I've been putting up with his treatment for the last three years, it seems. He's trying to please parents who can't be pleased, and so I get the blame for his failings. He learned narcissism and emotional abuse from the master of both of those, his mother. There is no way he will change, right? He can get treatment for depression, but that's not going to change the underlying personality, right?
It's so bad that I realized he was the constant in my never ending depression (despite counseling and meds). I even dread the weekends and hate to be home. If it weren't for the dogs, DD and I would never be home, it seems.

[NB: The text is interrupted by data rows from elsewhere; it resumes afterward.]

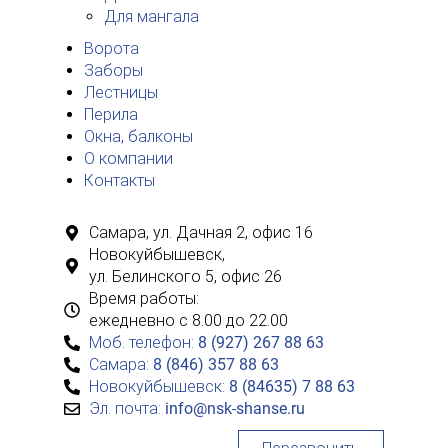
Для мангала
Ворота
Заборы
Лестницы
Перила
Окна, балконы
О компании
Контакты
Самара,
ул. Дачная 2, офис 16
Новокуйбышевск,
ул. Белинского 5, офис 26
Время работы:
ежедневно с 8.00 до 22.00
Моб. телефон:
8 (927) 267 88 63
Самара:
8 (846) 357 88 63
Новокуйбышевск:
8 (84635) 7 88 63
Эл. почта:
info@nsk-shanse.ru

And yet I'm stalling - what's wrong with me? DD would be better off, right?
Your H sounds a lot like mine. I think you will act, you're just working up to it. I have spent a lot of time questioning whether my H will change. From what I read it's highly unlikely.My therapist thinks that's it possible he can change, but she doesn't know if he ever will. At this point mine has said that he can't change. I know I need to leave for the sake of my child (and me too), but it is still hard. What helps is that each day I keep pushing myself. I remind myself that my daughter will be better off. And I also keep reminding myself of all the bad stuff that he's done.But still I hope I can follow through with it. It's just hard leaving someone you considered your beest friend, your partner.
I had posted on your other post but didn't realize u were already seeing a counselor. I have a friend who says her counselor made her second guess herself too. I think maybe they just do that to help you think things through. But still it's causing me even more grief. She's making it even tougher.